- Work instructions:
A single number is the whole answer: the count of lines in the records where "adapter" occurs.

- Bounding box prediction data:
--------------------------------------------------
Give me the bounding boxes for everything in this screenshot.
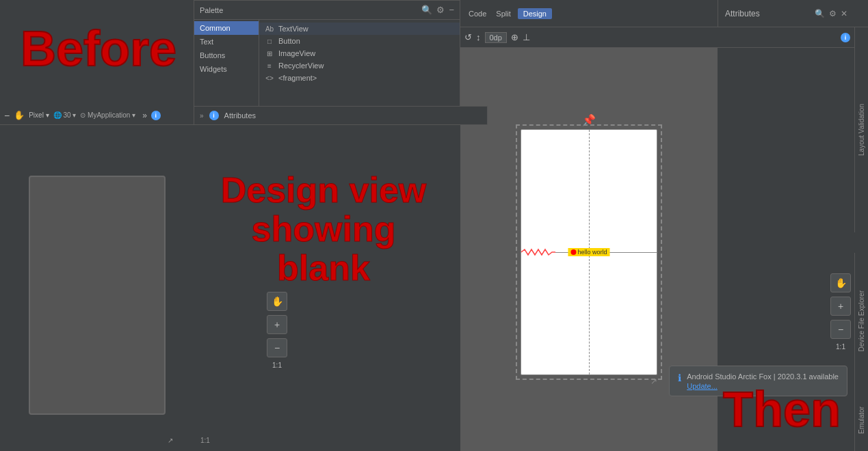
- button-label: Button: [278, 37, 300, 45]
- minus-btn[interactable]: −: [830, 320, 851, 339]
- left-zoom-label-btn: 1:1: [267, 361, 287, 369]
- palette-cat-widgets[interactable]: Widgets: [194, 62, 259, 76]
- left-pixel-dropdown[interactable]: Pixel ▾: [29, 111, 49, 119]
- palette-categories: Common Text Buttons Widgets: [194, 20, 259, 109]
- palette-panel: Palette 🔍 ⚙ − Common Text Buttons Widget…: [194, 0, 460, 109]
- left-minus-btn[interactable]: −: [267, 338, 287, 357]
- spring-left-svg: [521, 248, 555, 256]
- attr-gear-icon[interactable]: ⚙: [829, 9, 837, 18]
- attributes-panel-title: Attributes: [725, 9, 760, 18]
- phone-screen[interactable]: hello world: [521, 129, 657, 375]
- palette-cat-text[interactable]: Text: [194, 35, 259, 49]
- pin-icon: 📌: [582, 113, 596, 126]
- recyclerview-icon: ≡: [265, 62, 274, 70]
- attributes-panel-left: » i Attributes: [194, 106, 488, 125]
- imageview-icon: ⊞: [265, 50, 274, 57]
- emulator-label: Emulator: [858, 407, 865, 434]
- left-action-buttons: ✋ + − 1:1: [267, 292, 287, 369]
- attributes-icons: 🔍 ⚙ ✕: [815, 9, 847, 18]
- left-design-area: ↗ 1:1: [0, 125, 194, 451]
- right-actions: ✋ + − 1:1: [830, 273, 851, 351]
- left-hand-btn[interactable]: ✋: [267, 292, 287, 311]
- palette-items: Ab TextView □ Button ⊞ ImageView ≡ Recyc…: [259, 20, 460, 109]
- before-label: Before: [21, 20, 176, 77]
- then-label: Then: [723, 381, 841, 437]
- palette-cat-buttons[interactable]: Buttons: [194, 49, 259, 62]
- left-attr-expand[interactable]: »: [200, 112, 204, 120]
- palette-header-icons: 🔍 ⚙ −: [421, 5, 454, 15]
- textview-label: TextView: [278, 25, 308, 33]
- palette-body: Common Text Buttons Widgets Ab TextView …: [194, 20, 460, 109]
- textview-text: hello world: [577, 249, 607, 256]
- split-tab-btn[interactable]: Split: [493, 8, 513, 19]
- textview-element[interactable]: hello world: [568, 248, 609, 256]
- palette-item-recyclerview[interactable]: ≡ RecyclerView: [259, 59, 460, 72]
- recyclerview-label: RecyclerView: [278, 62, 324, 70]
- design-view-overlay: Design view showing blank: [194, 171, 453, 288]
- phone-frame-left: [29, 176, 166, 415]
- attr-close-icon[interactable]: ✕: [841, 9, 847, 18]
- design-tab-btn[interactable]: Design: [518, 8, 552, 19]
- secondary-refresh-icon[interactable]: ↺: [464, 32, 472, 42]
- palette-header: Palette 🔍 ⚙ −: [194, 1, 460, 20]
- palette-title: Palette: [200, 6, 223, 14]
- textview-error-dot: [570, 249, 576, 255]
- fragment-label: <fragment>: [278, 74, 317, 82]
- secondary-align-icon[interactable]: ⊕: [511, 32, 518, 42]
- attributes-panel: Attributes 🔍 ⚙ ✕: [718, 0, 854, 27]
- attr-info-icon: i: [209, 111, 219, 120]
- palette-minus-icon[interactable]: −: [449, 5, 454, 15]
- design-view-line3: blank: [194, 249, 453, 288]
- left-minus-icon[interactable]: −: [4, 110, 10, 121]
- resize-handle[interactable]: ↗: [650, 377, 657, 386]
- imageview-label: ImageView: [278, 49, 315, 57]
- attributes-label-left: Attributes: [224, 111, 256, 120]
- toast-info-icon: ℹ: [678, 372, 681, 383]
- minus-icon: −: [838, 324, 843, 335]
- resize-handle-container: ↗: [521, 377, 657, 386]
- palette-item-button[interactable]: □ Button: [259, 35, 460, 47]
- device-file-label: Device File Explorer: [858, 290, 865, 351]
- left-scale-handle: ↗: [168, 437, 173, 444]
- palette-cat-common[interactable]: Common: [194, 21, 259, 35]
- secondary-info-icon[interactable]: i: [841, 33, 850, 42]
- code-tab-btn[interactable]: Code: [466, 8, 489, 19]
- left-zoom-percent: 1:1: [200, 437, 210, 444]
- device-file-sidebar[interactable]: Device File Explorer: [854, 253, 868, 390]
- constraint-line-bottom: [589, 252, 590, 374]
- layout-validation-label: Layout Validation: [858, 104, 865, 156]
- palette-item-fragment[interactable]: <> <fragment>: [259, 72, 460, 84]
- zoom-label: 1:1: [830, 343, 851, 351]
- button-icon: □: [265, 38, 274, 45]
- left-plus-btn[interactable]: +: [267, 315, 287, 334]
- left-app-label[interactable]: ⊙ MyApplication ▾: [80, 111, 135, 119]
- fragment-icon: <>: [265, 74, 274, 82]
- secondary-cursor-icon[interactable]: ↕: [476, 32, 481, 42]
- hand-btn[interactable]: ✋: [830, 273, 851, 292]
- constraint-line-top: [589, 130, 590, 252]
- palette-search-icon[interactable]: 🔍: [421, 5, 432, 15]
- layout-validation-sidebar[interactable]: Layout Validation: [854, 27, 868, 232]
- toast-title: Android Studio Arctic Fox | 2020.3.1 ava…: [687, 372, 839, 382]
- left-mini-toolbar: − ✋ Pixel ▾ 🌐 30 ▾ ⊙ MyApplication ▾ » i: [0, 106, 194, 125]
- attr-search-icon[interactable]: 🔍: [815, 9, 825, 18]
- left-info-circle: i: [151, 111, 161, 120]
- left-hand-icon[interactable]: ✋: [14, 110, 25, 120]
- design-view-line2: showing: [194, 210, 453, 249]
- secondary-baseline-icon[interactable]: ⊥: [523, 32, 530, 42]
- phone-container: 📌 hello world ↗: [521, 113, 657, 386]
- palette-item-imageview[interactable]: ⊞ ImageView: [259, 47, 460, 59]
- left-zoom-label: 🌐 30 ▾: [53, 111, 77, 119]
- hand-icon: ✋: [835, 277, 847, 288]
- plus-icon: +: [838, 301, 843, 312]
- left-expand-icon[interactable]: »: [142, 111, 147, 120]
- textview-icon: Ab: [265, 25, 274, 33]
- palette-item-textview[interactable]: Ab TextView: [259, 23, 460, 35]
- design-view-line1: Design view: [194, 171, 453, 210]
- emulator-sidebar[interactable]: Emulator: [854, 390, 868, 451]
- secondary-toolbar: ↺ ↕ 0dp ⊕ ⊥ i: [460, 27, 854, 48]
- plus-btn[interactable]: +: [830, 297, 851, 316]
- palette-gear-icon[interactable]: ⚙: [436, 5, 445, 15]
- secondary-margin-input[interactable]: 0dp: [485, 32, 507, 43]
--------------------------------------------------
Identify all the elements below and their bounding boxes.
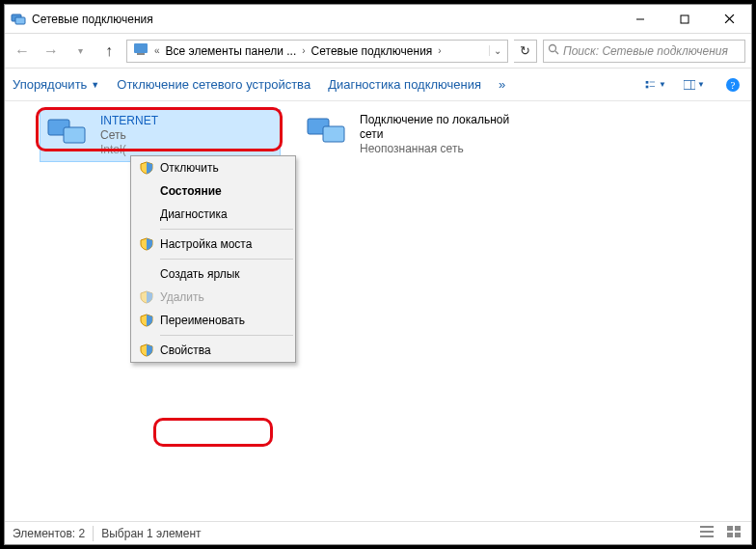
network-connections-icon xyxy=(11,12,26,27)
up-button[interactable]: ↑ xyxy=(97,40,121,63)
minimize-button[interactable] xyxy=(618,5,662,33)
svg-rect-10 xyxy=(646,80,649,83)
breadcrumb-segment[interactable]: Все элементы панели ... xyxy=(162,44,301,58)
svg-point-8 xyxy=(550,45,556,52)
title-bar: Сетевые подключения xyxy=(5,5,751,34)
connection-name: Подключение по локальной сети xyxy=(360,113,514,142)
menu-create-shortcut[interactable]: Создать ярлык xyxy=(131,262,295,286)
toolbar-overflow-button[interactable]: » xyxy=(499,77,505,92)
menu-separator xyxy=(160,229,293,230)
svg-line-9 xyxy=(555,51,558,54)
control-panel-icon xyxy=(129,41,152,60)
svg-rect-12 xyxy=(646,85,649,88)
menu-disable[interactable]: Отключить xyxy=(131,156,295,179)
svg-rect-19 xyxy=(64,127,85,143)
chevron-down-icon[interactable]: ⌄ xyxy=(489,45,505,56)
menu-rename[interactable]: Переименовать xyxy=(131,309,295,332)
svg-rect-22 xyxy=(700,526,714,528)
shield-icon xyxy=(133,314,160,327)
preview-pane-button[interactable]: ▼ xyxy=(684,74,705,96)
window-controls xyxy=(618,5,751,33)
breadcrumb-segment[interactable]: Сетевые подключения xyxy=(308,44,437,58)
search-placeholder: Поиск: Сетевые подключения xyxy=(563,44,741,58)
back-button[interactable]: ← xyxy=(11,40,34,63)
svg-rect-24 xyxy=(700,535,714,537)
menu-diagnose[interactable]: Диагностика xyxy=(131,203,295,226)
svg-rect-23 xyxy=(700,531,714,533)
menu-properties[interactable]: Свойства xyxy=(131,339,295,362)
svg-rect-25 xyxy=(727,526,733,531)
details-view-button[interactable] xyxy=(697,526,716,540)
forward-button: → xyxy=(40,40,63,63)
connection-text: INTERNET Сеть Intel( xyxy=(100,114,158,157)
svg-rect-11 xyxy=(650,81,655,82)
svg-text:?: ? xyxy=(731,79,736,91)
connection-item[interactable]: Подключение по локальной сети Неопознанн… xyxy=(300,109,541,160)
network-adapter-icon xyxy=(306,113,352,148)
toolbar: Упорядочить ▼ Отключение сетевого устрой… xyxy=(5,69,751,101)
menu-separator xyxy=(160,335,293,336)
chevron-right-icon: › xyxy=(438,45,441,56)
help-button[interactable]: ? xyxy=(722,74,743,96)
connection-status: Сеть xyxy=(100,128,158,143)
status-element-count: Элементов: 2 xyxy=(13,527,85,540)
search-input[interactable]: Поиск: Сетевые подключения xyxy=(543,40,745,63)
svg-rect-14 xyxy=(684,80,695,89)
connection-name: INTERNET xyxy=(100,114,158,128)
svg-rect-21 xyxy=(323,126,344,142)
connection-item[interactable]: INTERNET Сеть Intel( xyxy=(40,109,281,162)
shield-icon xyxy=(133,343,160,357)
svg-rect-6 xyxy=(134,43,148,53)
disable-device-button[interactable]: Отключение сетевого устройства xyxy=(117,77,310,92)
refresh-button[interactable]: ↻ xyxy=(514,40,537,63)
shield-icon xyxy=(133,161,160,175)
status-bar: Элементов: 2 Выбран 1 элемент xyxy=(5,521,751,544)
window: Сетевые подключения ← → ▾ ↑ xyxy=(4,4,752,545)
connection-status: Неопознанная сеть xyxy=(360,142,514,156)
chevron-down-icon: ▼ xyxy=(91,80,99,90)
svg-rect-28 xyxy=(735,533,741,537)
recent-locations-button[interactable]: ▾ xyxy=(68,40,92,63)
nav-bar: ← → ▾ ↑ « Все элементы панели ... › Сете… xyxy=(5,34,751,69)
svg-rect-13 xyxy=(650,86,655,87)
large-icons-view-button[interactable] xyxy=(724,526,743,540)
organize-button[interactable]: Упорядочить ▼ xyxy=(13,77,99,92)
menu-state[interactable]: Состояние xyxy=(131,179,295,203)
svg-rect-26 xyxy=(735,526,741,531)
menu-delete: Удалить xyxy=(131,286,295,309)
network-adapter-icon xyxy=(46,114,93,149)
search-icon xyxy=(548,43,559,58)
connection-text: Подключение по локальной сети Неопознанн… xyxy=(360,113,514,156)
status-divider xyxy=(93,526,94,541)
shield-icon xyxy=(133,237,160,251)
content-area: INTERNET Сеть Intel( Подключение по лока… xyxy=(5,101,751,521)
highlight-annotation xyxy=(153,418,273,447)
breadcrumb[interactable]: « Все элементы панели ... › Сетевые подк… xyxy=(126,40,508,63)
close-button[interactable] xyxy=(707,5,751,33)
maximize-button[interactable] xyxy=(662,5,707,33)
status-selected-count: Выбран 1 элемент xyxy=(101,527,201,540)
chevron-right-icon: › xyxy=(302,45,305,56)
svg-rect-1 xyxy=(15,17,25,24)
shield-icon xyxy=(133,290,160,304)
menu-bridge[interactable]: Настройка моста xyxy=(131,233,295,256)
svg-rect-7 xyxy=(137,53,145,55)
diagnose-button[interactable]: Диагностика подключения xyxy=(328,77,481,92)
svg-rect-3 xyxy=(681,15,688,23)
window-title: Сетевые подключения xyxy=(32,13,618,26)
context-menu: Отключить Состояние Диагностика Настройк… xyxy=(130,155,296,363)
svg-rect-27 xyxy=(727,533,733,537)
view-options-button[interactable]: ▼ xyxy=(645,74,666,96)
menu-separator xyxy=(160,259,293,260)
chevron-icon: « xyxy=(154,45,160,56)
--------------------------------------------------
- Result of this task:
2